What I enjoy most are the small group discussions and the continued learning from the experience and knowledge of our participants. Personally, it has forced me to do my own Advance Care Plan and involve the family – not without some good-humoured resistance. 

Perhaps the aspect of DWDC I am most passionate about is MAID legislation and broadening choice, respecting that individuals know their anguish and their needs best. I see MAID as a compassionate answer to unnecessary and unbearable suffering. Just knowing they can qualify for MAID if the time comes goes a long way in reducing anxiety for someone faced with a grim end-of-life diagnosis.  

I joined the Advocacy committee and chaired it for a few years; I am still a member. I am also working with a committee of other volunteers, women who are well-informed, articulate and knowledgeable about the subject matter and have amazing advocacy skills. I am learning so much from them. I enjoy the way our group really supports and encourages each other. It is satisfying to meet people who share a passion; it is so enriching to get to know them. 

Jon: I heard about DWDC when I read about a panel discussion concerning MAID and I attended the event. I thought DWDC’s local leader was an articulate and intelligent person and decided that because I supported its goals I would get involved in the organization.  

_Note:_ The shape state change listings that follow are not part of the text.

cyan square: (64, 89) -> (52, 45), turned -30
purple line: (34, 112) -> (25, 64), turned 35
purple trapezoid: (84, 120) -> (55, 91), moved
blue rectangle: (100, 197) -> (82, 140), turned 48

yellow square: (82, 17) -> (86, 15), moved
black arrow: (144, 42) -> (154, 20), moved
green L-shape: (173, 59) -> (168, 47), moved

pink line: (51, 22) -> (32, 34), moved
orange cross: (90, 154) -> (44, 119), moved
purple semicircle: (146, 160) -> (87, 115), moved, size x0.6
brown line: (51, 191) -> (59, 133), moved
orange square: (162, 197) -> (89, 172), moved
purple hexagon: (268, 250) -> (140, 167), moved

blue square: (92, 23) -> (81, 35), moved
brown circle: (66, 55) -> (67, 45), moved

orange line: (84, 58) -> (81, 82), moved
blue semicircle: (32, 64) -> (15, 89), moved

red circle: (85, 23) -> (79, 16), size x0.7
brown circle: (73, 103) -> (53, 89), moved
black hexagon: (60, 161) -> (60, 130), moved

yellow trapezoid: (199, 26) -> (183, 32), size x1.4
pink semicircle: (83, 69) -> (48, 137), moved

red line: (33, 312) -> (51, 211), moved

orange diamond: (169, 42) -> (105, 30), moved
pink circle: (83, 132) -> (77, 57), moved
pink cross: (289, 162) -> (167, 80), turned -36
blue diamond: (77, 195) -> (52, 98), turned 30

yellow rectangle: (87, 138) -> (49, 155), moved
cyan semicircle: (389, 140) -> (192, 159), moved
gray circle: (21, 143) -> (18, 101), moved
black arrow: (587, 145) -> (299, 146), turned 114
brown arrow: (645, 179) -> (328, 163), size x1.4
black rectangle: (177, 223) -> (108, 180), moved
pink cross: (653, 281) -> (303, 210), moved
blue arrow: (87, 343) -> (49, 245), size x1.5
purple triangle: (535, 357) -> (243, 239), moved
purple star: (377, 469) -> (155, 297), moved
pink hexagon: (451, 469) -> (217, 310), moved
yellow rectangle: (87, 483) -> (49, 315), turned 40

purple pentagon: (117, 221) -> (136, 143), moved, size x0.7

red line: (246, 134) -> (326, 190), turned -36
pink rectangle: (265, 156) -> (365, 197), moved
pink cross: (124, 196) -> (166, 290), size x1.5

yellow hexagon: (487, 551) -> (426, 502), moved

I volunteered as a witness for MAID applications and subsequently was asked to join the executive committee. When the person who delivered Advance Care Planning (ACP) presentations decided she would like to have someone else available to do them, I volunteered. My legal background seemed to fit with the nature of the presentation, as over the years, I had made hundreds of wills and powers of attorney. The Powers of Attorney for Personal Care are very different than the documents I drew up 20 years ago; back then it was just ‘no heroic measures’ but today we can be much more specific.  

I continue to sit on the Ottawa Chapter executive committee and deliver the ACP workshops. I take considerable pleasure in the workshops, which I present with my partner Linda Ogle. It has changed since we started, and with the advent of online presentations, in some respects, has become more intimate than the in-person presentations.  

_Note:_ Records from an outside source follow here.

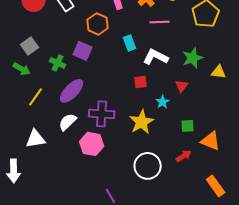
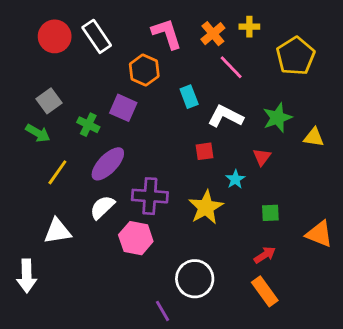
pink line: (160, 22) -> (231, 67), turned 48
orange triangle: (211, 141) -> (319, 234), moved
white circle: (148, 166) -> (195, 279), moved
orange rectangle: (216, 186) -> (265, 291), moved

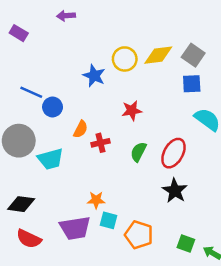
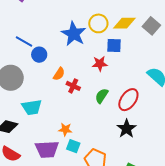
blue star: (94, 76) -> (74, 34), size x1.4
blue square: (192, 84) -> (114, 46), moved
red cross: (101, 143) -> (73, 86), turned 32
cyan trapezoid: (51, 159) -> (32, 107), moved

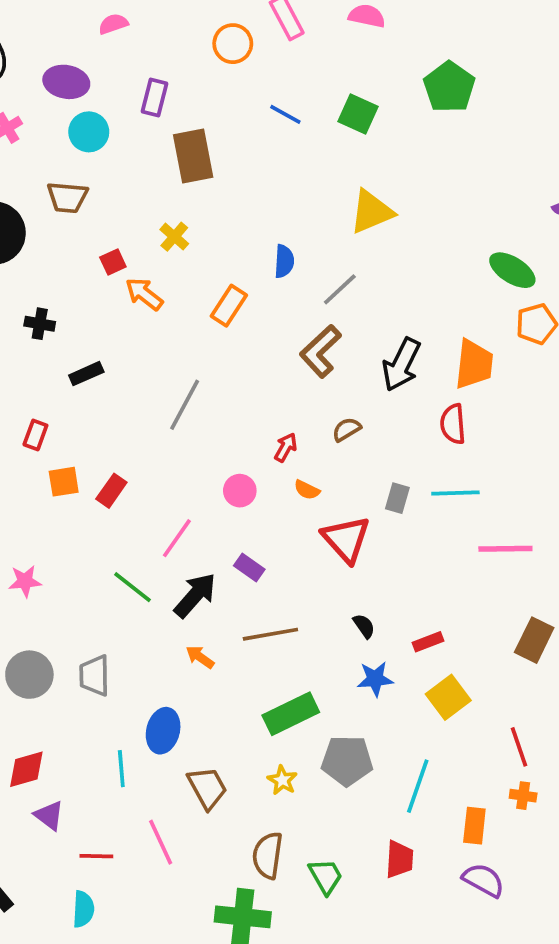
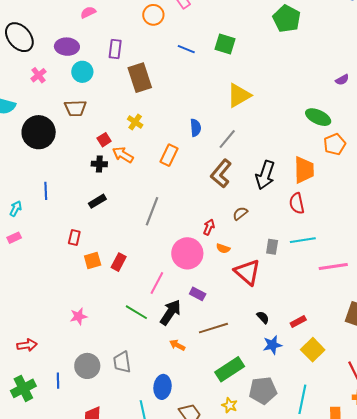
green pentagon: (449, 87) -> (287, 19), moved
black cross: (40, 324) -> (99, 164), moved
pink circle: (240, 491) -> (187, 253), size x1.8

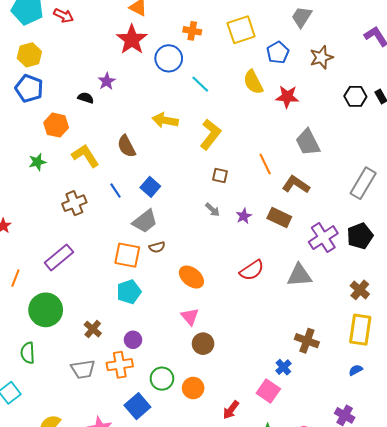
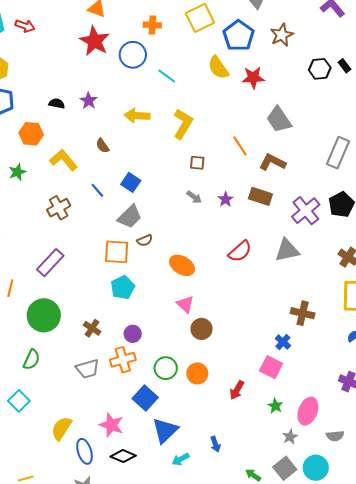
blue pentagon: (278, 53) -> (239, 36), size x1.4
purple star: (107, 81) -> (89, 101), moved
brown semicircle: (127, 146) -> (102, 146), size x0.7
green semicircle: (28, 353) -> (31, 360), turned -145

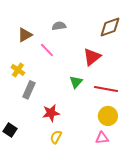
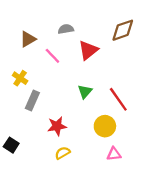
red triangle: (92, 57) -> (88, 50), moved
red line: (106, 89) -> (118, 99), turned 45
yellow circle: (108, 116) -> (105, 126), moved
yellow semicircle: (56, 137) -> (63, 153), turned 32

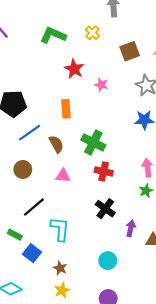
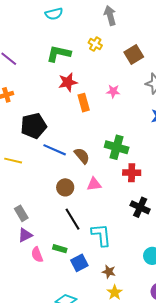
red star: (74, 69) -> (68, 82), moved, turned -30
orange rectangle: (66, 109) -> (84, 103), moved
blue line: (30, 133) -> (55, 150), turned 70
brown circle: (23, 169) -> (65, 187), moved
black line: (34, 207) -> (73, 219), turned -70
blue square: (32, 253) -> (79, 263), turned 36

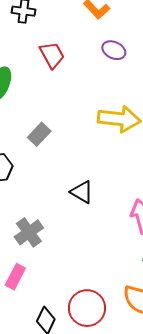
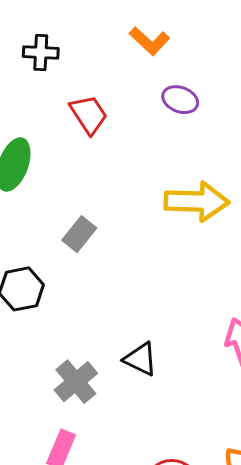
black triangle: (82, 192) -> (140, 359), moved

I have done an ACP presentation on the radio for people living in Nova Scotia and New Brunswick, and also appeared on a DWDC national panel discussing ACPs. 

The pleasure of the Chapter work is the interesting and intelligent people I have met through this involvement. I was involved in the development of the Chapter Manual with a committee of dedicated and smart volunteers. 

What changes would you like to see to Canada’s assisted dying law and why? 

Linda: We have seen, and perhaps had a part in, changes to the legislation that we believe to be positive. We continue to work toward further advances that the polls show most Canadians want; this includes advance requests for MAID and allowing MAID for those who qualify in the place of their choosing. 

I continue to volunteer because I believe that no group of people should be summarily and paternalistically deemed ineligible; the decision to end suffering should respect the individual’s unique experience and desire assessed by the experts who really hear them and care about their well-being. 

Jon: I would like to see Canada’s MAID laws require ALL hospitals and palliative care organizations, whatever their religious affiliations, provide MAID if they receive public money. I would like to see advance requests enacted into law so that Canadians who suffer some sudden and unexpected accident or illness that robs them of their mental capacity to qualify for the procedure.